Although our patient’s clinical phenotype was consistent with fatal insomnia, the case fulfilled the proposed clinical diagnostic criteria for sFI. Phenotypic variability is one of remarkable features in sCJD. In the absence of brain tissue biopsy or autopsy, the subtype is only highly suspected. sFI is a rare subtype and it should be distinguished from other sCJD subtypes. In individuals with rapidly progressive cognitive impairment, behavioral abnormalities and sleep abnormalities, differential diagnosis of sFI should be considered. Once the sFI subtype is considered.

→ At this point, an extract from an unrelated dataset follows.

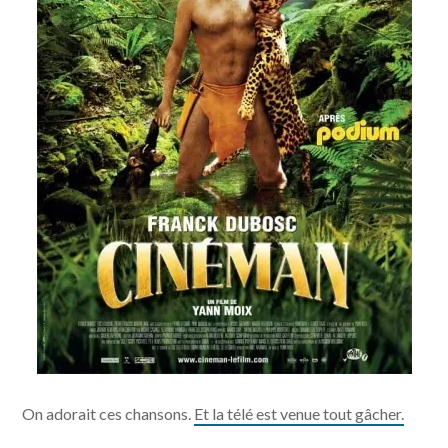
On adorait ces chansons.
Et la télé est venue tout gâcher.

Apart from brain MRI and EEG, PSG, PET and RT-QuIC are also recommended.

Ethical Approval

The present study was approved by ethics committees of the First Hospital of Jilin University.

Informed Consent

Written informed consent was obtained from the patient’s relatives for publication of this manuscript and any accompanying images.

Acknowledgments

We are grateful to Prof. Xiao Kang at China Center for Disease Control and Prevention for his technical help regarding RT-QuIC analysis of skin biopsy tissue and CSF. We thank Prof. Zhou Wei at China Center for Disease Control and Prevention for the detection of 14-3-3 protein in CSF and prion gene in blood. We are grateful to our hospital neurophysiology unit for providing help regarding dynamic EEG examinations and 24-hour PSG.

Disclosure

The authors have no conflicts of interest for this work to declare.